[Task to complete]
Omit each picture as you copy the entries exactly.

Content starts

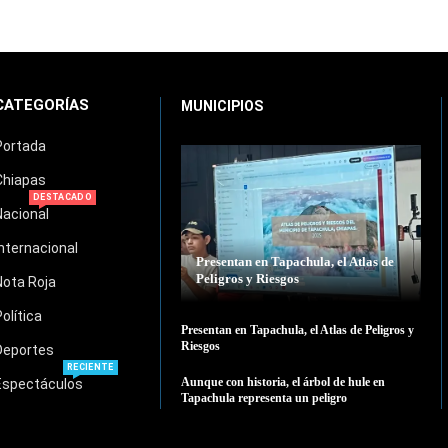
CATEGORÍAS
MUNICIPIOS
Portada
Chiapas
DESTACADO
Nacional
Internacional
Presentan en Tapachula, el Atlas de
Peligros y Riesgos
Nota Roja
Política
Presentan en Tapachula, el Atlas de Peligros y
Riesgos
Deportes
RECIENTE
Aunque con historia, el árbol de hule en
Espectáculos
Tapachula representa un peligro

Content ends

[Solution]
CATEGORÍAS
MUNICIPIOS
Portada
Chiapas
DESTACADO
Nacional
Internacional
Presentan en Tapachula, el Atlas de
Peligros y Riesgos
Nota Roja
Política
Presentan en Tapachula, el Atlas de Peligros y
Riesgos
Deportes
RECIENTE
Aunque con historia, el árbol de hule en
Espectáculos
Tapachula representa un peligro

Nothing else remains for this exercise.